Chainlink's LINK Plummets 25% in Dramatic Price Drop
Chainlink, a leading decentralized oracle network, experienced a significant price drop on March 4, 2025, with its native token LINK crashing to $14.5. This decline has reignited concerns among investors and sparked discussions about the potential reasons behind the crash and the future outlook for the cryptocurrency.
The price analysis of chainlink over the past 24 hours reveals a volatile trading environment. After reaching a high of $17.55, the price dropped within a narrow channel, indicating strong selling pressure. Despite temporary rebounds, the overall trend remained bearish, with the price eventually breaking key support levels. This bearish trend was further confirmed by the appearance of a golden cross in the Moving Average Convergence Divergence (MACD) indicator and the Relative Strength Index (RSI) dropping below the level of 30, suggesting an oversold market condition.
The price moved in a downward-moving channel throughout the day, with the low of the day reaching $13.40. If the price of the range breaks to the downside, it may soon break the low of the day, marking another low and continuing the downtrend. However, if the breakout of the range is to the upside, a short bullish momentum could be seen.

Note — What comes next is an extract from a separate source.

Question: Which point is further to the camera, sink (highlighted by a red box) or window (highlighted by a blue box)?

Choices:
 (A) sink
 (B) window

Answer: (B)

The recent Chainlink crash highlights strong selling pressure, with LINK dropping nearly 25% from the recent high. Despite occasional rebounds, the overall market sentiment remains bearish. If the price fails to recover and continues to break lower lows, the downtrend could extend further. However, a breakout above the resistance level could signal a short-term bullishness in the market. Traders and investors should remain cautious and implement proper risk management before making any decisions in this volatile market.